Following is a call stack for the applyModifier function:

arrayModifier_doArray(ArrayModifierData * amd, Scene * scene, Object * ob, DerivedMesh * dm, ModifierApplyFlag flag)
applyModifier(ModifierData * md, Object * ob, DerivedMesh * dm, ModifierApplyFlag flag)
modwrap_applyModifier(ModifierData * md, Object * ob, DerivedMesh * dm, ModifierApplyFlag flag)
mesh_calc_modifiers(Scene * scene, Object * ob, float[3] * inputVertexCos, DerivedMesh * * deform_r, DerivedMesh * * final_r, int useRenderParams, int useDeform, int needMapping, unsigned __int64 dataMask, int index, int useCache, int build_shapekey_layers)
mesh_build_data(Scene * scene, Object * ob, unsigned __int64 dataMask, int build_shapekey_layers, int needMapping)
makeDerivedMesh(Scene * scene, Object * ob, BMEditMesh * em, unsigned __int64 dataMask, int build_shapekey_layers)
BKE_object_handle_data_update(EvaluationContext * eval_ctx, Scene * scene, Object * ob)
BKE_object_handle_update_ex(EvaluationContext * eval_ctx, Scene * scene, Object * ob, RigidBodyWorld * rbw, const bool do_proxy_update)
scene_update_object_func(TaskPool * pool, void * taskdata, int threadid)
BLI_task_pool_work_and_wait(TaskPool * pool)
scene_update_objects(EvaluationContext * eval_ctx, Main * bmain, Scene * scene, Scene * scene_parent)
scene_update_tagged_recursive(EvaluationContext * eval_ctx, Main * bmain, Scene * scene, Scene * scene_parent)
BKE_scene_update_tagged(EvaluationContext * eval_ctx, Main * bmain, Scene * scene)
wm_event_do_notifiers(bContext * C)
WM_main(bContext * C)
main(int argc, const unsigned char * * UNUSED_argv_c)

In the function mesh_calc_modifiers we see a loop through all modifiers:

for (; md; md = md->next, curr = curr->next) {
    // ...
    ndm = modwrap_applyModifier(md, ob, dm, app_flags);
    ASSERT_IS_VALID_DM(ndm);

    if (ndm) {
        /* if the modifier returned a new dm, release the old one */
        if (dm && dm != ndm) dm->release(dm);

        dm = ndm;
        // ...
    }
    // ...
}

Inside this loop each modifier gets executed in modwrap_applyModifier function.
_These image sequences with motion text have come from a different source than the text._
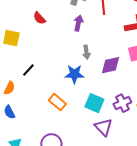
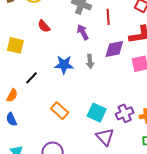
purple arrow: (78, 23) -> (83, 32), turned -42
purple diamond: (110, 65) -> (114, 49), moved
blue star: (74, 74) -> (64, 65), moved

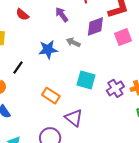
gray arrow: (90, 61) -> (73, 42), turned 128
cyan square: (97, 113) -> (86, 80), moved
purple triangle: (105, 137) -> (74, 118), moved

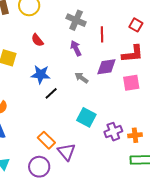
blue star: (48, 50) -> (41, 75), moved
black line: (18, 67) -> (51, 93), moved
orange rectangle: (51, 96) -> (46, 140), moved

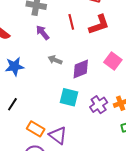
red line: (102, 34) -> (71, 22), moved
purple diamond: (106, 67) -> (81, 69), moved
pink square: (131, 83) -> (113, 61), moved, turned -30
black line: (51, 93) -> (12, 104), moved

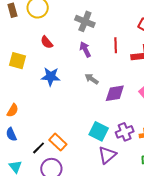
cyan square: (69, 97) -> (99, 131), moved
black line: (12, 104) -> (39, 148), moved
purple triangle: (58, 135) -> (107, 155), moved, turned 30

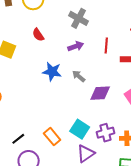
purple arrow: (85, 49) -> (76, 46), turned 91
blue star: (51, 77) -> (52, 72), moved
orange rectangle: (58, 142) -> (52, 137), moved

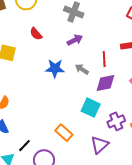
red line: (106, 45) -> (104, 59), moved
cyan square: (80, 129) -> (91, 108), moved
black line: (18, 139) -> (24, 146), moved

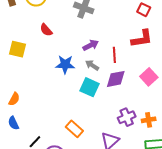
purple arrow: (75, 40) -> (91, 45), moved
cyan square: (91, 108) -> (89, 87), moved

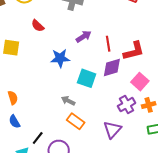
red L-shape: (142, 39) -> (134, 51), moved
gray arrow: (92, 65) -> (68, 101), moved
pink square: (149, 77) -> (140, 82), moved
orange semicircle: (14, 99) -> (13, 98), turned -40

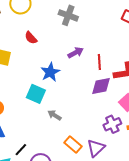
blue star: (60, 58) -> (50, 72), turned -30
cyan square: (87, 78) -> (36, 94), moved
orange rectangle: (76, 121) -> (73, 145), moved

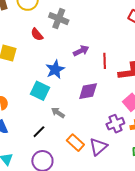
gray cross: (68, 15) -> (59, 19), moved
purple diamond: (101, 86) -> (88, 91), moved
black line: (21, 150) -> (39, 132), moved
We notice that a DerivedMesh(file source/blender/blenkernel/BKE_DerivedMesh.h) object(variable dm in the code) is passed to the modifier and then another DerivedMesh object(variable ndm in the code) is returned back to the caller. We can then conclude that the DerivedMesh is the media that gets passed through modifier stack. Here is the document for Derivedmesh.

Also note that the caller of a modifier always own the DerivedMesh object. If we construct a new DerivedMesh in our modifier like what the Array modifier does, the new derived mesh will be moved to the caller, and the old one will be released.

Now we go back to the function arrayModifier_doArray, where actual modifier action happens. This is a long function. I try to provide an overview of what it does.

In the beginning of arrayModifier_doArray it collects options and parameters from the ArrayModifierData(variable amd in following source code). For example:

const bool use_merge = (amd->flags & MOD_ARR_MERGE) != 0;
// ...
const bool use_offset_ob = ((amd->offset_type & MOD_ARR_OFF_OBJ) && amd->offset_ob);
// ...
count = amd->count;

Then it reads in the DerivedMesh which is passed from previous modifier in the modifier stack:

chunk_nverts = dm->getNumVerts(dm);
chunk_nedges = dm->getNumEdges(dm);
chunk_nloops = dm->getNumLoops(dm);
chunk_npolys = dm->getNumPolys(dm);
// ...
src_mvert = dm->getVertArray(dm);

After all information has been ready, a new derived mesh will be constructed:

result = CDDM_from_template(dm, result_nverts, result_nedges, 0, result_nloops, result_npolys);

Then we can write to this new derived mesh:

/* copy customdata to original geometry */
DM_copy_vert_data(dm, result, 0, 0, chunk_nverts);
DM_copy_edge_data(dm, result, 0, 0, chunk_nedges);
DM_copy_loop_data(dm, result, 0, 0, chunk_nloops);
DM_copy_poly_data(dm, result, 0, 0, chunk_npolys);
// ...

Finally the modifier finishes by returning the new derived mesh: return result;.

Now we have learned almost all about Blender modifier system, except that the dependency graph related functions in a modifier implementation. I leave these things to future posts.